Target also revealed at the end of December that some gift cards sold during the holidays weren't fully activated, but that it would still honor the faulty cards.
The retailer will close eight stores in May. The stores are in West Dundee, Ill.; Las Vegas, Nev.; North Las Vegas, Nev.; Duluth, Ga.; Memphis, Tenn.; Orange Park, Fla.; Middletown, Ohio; and Trotwood, Ohio.
"When your information is compromised, it puts you at greater risk of identity theft and other types of fraud," Cooper cautioned. "This is a wake up call to take action to protect yourself now," said North Carolina State Attorney General Roy Cooper
Here's some tips from North Carolina Department of Justice:
Target has said that it plans to offer a year of free credit monitoring and identity theft protection to anyone who shopped in Target stores in the United States. Cooper recommends that consumers take the following steps as well:
• Check your credit and debit card accounts and report suspicious charges to your bank or credit card company immediately. Also, request a new card with a different number and change any PINs or passwords for the affected account.

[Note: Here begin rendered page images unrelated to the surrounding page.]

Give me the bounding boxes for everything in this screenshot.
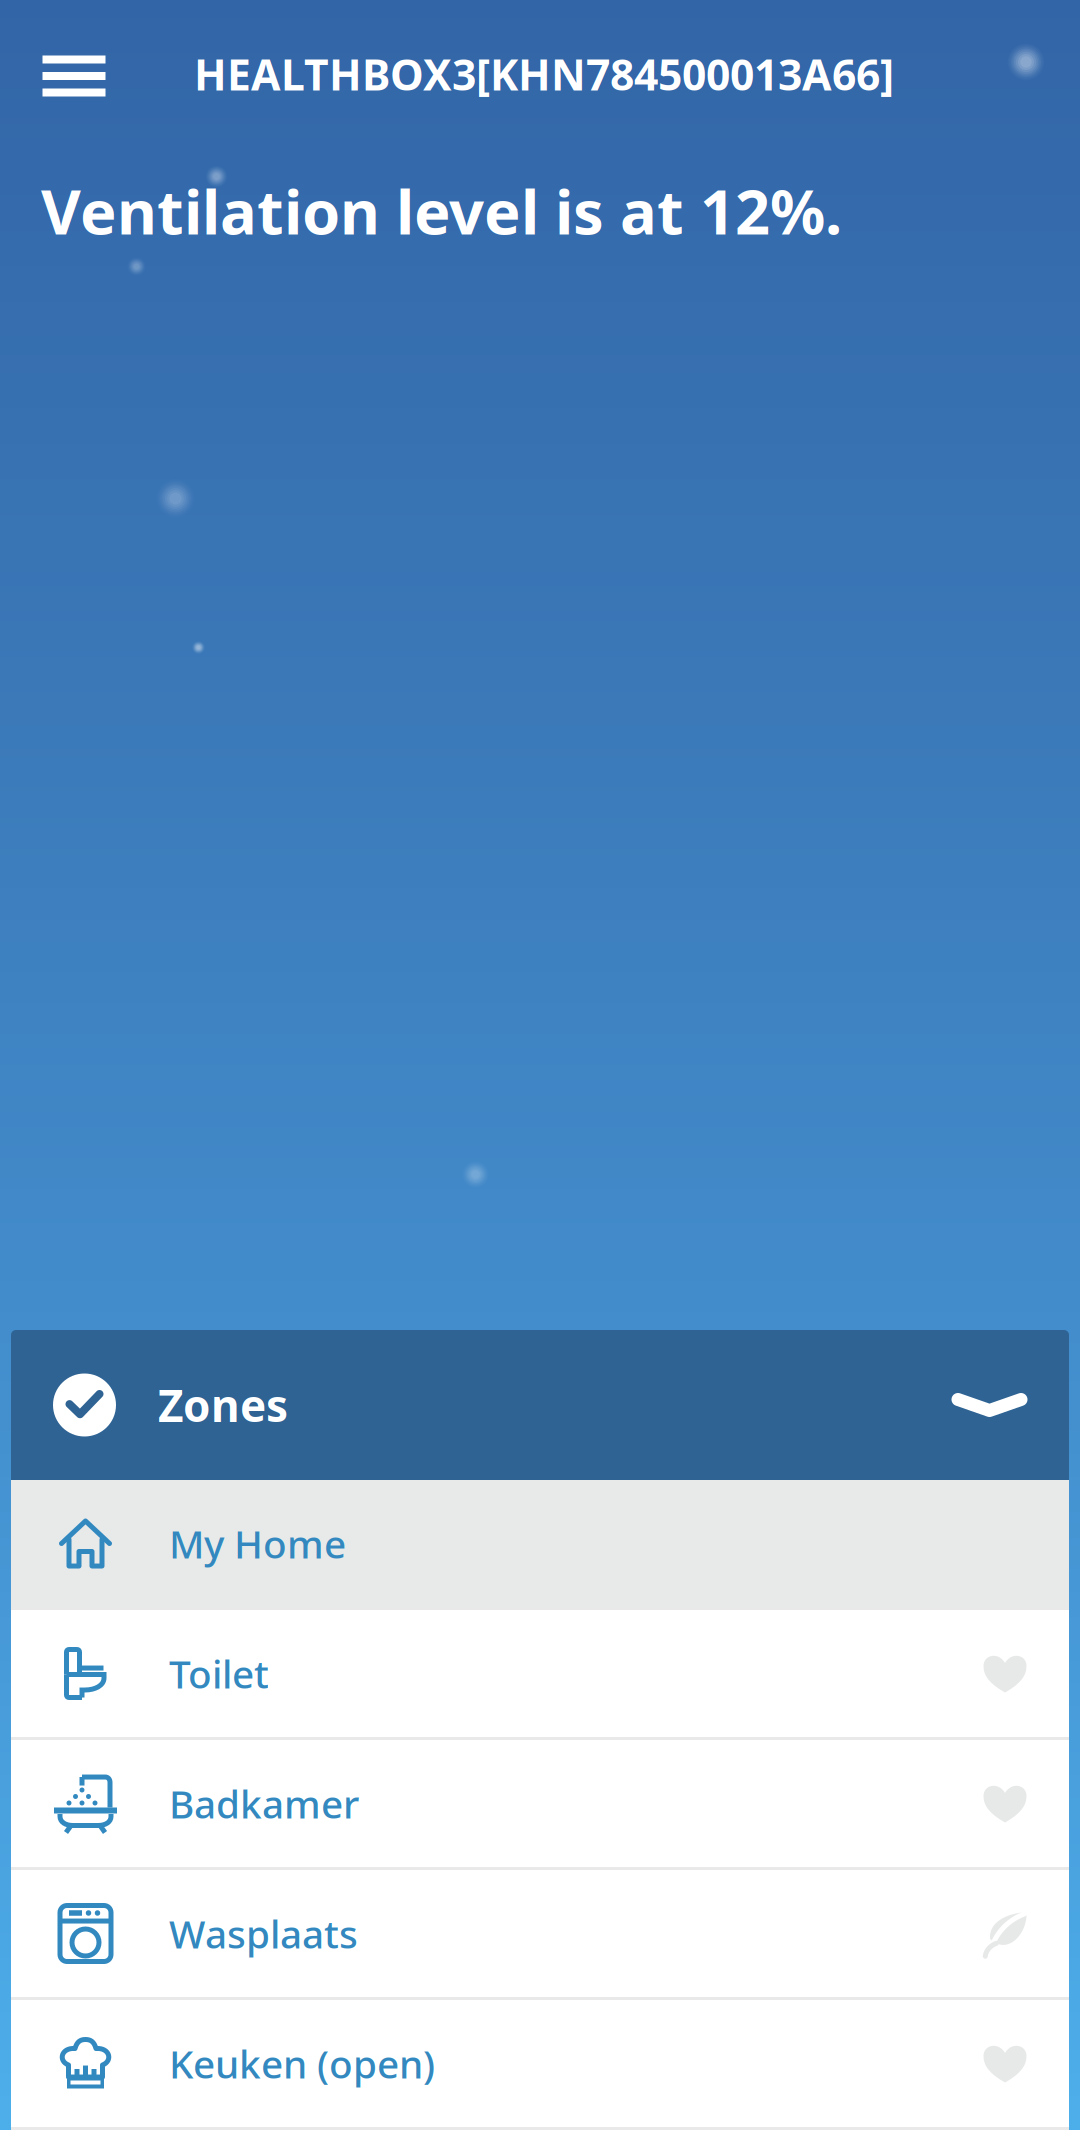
staticText: Toilet	[169, 1648, 269, 1699]
button[interactable]: My Home	[11, 1480, 1069, 1607]
button[interactable]: Zones	[11, 1330, 1069, 1480]
staticText: Wasplaats	[169, 1908, 358, 1959]
button[interactable]: Toilet	[11, 1610, 1069, 1737]
staticText: Ventilation level is at 12%.	[41, 170, 842, 251]
staticText: HEALTHBOX3[KHN784500013A66]	[194, 46, 894, 102]
staticText: My Home	[169, 1518, 346, 1569]
staticText: Zones	[158, 1376, 288, 1434]
button[interactable]: Menu	[0, 22, 148, 126]
button[interactable]: Keuken (open)	[11, 2000, 1069, 2127]
staticText: Badkamer	[169, 1778, 359, 1829]
staticText: Keuken (open)	[169, 2038, 435, 2089]
button[interactable]: Badkamer	[11, 1740, 1069, 1867]
button[interactable]: Wasplaats	[11, 1870, 1069, 1997]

• Check your credit reports. Once criminals have your personal information, they may use it to open new accounts in your name. Everyone is allowed a free credit report per year from each of the three credit bureaus. Breach victims can also request a fraud alert from one of credit bureaus, and should consider a security freeze for maximum protection.
• Be on guard for calls, emails, texts or social media posts seeking your personal information or money. Scammers may pretend to be with your bank, utility, legitimate companies or government agencies, and if they already have some of your personal information they can seem more convincing. Do not fall for it.